RAW DATA:
******

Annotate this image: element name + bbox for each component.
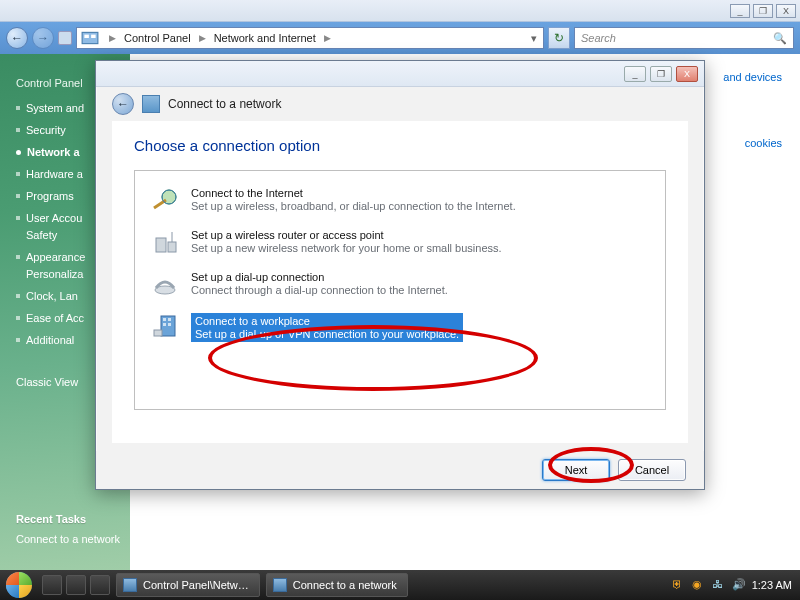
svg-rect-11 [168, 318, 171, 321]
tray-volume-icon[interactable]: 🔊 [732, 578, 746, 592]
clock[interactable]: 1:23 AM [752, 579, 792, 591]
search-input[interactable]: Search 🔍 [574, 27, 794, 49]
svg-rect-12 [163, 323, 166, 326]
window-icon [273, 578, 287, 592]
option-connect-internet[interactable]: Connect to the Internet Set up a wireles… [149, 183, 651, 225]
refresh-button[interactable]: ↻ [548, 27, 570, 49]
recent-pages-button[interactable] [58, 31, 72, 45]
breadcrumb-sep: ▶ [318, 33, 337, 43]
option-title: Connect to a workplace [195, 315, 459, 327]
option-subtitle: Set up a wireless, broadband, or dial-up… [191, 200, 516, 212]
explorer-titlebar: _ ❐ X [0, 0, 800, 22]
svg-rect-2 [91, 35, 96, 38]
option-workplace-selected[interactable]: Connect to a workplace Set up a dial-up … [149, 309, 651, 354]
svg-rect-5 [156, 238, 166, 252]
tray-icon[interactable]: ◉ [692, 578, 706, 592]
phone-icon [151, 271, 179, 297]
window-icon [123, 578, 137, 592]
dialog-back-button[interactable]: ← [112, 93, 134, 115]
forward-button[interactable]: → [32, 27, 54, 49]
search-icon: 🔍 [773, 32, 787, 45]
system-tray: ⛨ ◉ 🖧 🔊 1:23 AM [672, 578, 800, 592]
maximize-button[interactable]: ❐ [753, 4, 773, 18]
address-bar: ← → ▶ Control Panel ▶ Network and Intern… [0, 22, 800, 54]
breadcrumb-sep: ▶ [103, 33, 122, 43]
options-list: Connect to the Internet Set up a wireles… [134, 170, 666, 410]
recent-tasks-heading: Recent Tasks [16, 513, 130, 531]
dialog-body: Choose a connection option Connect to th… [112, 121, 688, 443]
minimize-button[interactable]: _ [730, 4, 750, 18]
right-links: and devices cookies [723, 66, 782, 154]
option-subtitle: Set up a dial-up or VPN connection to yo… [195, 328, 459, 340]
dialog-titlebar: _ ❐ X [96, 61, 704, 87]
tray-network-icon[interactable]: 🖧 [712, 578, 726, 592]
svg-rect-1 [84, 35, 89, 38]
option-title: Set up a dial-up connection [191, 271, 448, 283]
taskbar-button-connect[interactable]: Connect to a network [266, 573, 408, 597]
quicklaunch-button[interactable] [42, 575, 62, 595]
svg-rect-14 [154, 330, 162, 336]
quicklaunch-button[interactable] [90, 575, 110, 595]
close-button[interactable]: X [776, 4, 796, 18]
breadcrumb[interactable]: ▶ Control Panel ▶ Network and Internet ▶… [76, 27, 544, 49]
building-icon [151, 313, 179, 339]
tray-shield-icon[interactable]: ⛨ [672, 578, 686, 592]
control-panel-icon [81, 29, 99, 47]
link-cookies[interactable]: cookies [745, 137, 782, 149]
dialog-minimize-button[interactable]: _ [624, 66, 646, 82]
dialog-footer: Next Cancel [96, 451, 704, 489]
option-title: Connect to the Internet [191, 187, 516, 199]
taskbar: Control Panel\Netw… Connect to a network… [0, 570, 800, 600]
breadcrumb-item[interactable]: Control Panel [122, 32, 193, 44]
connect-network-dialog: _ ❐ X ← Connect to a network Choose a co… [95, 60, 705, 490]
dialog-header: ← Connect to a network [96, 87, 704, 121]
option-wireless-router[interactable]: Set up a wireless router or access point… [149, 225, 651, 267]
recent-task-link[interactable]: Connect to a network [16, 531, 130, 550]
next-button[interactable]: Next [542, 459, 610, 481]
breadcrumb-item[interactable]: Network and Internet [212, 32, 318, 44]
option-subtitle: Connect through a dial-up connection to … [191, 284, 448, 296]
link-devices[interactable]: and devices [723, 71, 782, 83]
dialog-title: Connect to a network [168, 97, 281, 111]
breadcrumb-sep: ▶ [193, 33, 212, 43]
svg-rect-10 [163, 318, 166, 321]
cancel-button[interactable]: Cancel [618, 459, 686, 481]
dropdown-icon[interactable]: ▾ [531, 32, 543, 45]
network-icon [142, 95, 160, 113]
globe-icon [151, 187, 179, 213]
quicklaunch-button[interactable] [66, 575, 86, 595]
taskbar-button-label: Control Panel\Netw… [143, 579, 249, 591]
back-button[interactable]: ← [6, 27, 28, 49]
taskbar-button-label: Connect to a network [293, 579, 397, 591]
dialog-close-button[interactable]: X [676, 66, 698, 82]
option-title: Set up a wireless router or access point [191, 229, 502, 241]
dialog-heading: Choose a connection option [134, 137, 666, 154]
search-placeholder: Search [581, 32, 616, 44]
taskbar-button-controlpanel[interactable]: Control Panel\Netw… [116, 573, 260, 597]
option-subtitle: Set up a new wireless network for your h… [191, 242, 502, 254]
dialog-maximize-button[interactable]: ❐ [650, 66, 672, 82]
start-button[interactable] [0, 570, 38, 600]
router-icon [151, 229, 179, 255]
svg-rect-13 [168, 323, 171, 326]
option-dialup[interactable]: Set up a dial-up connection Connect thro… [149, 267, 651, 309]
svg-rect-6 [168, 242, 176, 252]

******

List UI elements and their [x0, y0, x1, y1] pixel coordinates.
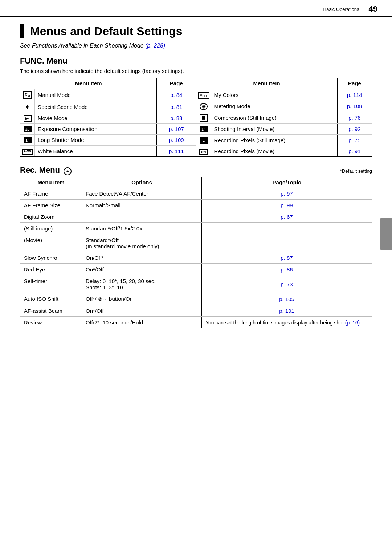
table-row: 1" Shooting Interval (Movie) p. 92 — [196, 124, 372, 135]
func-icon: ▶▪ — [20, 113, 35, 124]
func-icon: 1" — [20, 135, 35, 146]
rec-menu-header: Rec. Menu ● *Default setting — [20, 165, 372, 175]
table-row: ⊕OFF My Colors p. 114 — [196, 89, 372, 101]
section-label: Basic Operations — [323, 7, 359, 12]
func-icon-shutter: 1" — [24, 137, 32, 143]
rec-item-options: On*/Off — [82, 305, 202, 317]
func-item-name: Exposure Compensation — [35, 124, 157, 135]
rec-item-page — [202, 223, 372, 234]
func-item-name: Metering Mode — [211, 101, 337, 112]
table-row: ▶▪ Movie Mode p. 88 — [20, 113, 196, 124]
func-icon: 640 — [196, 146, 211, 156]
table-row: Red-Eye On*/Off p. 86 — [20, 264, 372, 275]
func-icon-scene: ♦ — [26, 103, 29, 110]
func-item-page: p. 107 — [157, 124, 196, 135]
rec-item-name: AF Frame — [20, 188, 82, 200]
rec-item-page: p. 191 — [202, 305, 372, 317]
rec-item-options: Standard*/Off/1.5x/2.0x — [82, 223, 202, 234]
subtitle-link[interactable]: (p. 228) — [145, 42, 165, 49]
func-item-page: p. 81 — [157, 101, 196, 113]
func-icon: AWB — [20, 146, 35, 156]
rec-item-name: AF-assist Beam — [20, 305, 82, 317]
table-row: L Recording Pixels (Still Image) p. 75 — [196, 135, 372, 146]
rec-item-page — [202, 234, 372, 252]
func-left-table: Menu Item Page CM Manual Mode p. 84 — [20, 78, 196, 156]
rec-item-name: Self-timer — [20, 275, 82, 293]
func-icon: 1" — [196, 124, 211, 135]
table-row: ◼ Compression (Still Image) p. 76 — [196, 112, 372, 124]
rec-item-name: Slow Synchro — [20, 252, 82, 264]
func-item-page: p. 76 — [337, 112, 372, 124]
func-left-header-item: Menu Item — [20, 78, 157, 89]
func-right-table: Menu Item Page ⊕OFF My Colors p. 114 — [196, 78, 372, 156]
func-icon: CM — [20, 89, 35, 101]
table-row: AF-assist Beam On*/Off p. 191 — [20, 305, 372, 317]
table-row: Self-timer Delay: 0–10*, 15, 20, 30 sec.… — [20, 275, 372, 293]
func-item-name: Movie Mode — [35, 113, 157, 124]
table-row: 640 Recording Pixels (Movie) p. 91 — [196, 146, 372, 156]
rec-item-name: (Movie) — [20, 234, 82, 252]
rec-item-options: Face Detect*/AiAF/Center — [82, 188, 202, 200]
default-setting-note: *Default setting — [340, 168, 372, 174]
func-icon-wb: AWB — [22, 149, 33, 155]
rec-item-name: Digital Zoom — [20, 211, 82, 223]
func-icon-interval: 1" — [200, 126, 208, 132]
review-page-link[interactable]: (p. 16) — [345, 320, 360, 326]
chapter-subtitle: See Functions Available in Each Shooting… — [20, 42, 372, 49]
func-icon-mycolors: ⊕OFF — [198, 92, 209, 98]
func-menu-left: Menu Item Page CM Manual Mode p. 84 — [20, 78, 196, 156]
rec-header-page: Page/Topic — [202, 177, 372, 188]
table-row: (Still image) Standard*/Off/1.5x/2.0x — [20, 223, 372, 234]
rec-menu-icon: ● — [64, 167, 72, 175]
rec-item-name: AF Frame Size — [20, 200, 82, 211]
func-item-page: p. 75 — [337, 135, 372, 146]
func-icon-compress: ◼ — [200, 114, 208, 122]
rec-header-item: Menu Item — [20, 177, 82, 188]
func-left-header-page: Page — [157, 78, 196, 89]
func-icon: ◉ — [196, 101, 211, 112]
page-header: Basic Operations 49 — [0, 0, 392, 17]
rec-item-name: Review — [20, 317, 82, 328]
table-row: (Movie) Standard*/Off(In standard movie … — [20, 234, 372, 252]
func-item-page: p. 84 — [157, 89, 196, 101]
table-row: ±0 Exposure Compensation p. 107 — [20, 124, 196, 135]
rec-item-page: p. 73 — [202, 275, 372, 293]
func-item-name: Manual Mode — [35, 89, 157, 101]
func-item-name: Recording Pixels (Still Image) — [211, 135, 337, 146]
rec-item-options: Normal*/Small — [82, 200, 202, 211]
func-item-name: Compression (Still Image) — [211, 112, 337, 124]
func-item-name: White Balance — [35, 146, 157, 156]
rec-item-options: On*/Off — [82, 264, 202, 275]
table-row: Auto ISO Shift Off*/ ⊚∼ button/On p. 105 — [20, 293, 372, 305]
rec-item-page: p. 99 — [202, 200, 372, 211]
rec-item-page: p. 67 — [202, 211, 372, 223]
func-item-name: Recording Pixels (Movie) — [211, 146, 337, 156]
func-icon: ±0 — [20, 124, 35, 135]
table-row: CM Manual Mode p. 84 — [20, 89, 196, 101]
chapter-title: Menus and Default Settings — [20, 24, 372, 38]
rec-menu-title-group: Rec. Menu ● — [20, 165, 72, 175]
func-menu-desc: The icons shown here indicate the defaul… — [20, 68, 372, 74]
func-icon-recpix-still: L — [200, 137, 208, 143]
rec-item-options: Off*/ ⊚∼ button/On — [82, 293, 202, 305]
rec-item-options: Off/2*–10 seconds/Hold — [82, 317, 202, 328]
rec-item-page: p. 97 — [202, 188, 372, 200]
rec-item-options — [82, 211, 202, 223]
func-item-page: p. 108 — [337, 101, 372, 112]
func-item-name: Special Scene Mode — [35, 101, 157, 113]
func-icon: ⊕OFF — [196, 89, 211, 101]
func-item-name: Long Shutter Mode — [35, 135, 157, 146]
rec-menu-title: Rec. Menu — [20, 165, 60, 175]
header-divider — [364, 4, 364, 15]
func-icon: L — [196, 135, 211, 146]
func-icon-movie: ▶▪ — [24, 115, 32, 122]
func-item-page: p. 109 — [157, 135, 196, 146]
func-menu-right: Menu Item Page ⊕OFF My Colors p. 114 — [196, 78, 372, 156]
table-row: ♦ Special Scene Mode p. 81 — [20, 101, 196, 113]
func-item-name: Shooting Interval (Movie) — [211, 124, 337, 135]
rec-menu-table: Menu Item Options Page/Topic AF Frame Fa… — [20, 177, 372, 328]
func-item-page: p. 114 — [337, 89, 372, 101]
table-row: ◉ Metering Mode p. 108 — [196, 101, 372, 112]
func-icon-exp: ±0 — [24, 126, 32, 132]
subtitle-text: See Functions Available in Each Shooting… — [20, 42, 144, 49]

******

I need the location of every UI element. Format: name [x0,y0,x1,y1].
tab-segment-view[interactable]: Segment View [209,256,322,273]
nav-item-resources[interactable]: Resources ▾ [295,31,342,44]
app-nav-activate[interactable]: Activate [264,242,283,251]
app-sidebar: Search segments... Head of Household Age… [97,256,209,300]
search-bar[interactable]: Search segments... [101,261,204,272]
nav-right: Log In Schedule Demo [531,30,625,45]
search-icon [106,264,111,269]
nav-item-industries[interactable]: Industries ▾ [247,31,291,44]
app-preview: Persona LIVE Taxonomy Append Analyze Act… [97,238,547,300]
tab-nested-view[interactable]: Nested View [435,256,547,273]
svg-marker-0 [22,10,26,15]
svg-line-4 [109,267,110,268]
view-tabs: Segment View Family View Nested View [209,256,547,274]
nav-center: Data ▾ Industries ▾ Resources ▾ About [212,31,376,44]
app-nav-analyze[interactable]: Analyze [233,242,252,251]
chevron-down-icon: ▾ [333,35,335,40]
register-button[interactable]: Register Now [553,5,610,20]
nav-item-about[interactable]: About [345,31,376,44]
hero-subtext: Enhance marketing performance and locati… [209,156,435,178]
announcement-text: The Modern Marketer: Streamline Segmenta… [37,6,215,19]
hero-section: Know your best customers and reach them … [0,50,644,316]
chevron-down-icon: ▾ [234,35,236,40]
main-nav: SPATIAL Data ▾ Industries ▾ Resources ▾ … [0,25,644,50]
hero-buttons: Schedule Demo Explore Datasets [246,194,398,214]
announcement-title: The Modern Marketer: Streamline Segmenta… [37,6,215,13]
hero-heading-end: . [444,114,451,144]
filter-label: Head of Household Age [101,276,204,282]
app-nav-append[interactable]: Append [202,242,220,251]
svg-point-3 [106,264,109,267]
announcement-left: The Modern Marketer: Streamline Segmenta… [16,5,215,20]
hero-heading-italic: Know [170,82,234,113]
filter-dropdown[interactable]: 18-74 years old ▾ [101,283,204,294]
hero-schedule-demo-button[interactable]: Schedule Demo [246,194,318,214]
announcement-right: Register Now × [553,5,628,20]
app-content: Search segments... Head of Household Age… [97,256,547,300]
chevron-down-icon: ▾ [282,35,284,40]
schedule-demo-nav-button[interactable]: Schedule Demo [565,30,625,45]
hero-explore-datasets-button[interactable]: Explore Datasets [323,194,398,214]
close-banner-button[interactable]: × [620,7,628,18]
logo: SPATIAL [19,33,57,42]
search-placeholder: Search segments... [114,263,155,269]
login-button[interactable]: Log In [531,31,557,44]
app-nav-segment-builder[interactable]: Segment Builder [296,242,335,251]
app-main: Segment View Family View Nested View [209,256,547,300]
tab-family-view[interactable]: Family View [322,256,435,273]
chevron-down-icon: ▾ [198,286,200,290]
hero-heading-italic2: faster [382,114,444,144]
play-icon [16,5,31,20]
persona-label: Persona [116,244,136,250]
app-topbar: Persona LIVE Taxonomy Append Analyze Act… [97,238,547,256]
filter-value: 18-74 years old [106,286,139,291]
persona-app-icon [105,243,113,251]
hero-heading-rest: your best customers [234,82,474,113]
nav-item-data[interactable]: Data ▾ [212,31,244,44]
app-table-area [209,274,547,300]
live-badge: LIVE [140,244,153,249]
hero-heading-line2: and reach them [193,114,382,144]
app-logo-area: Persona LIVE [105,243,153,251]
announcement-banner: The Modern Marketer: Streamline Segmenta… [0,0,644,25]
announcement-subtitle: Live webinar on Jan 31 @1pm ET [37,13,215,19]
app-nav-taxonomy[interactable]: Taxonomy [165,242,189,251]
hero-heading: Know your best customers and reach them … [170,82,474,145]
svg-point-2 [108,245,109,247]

******

TRY IT:
In the records above, find each line with the word "Special" and copy it.

EXERCISE ANSWER:
func-item-name: Special Scene Mode — [35, 101, 157, 113]
table-row: ♦ Special Scene Mode p. 81 — [20, 101, 196, 113]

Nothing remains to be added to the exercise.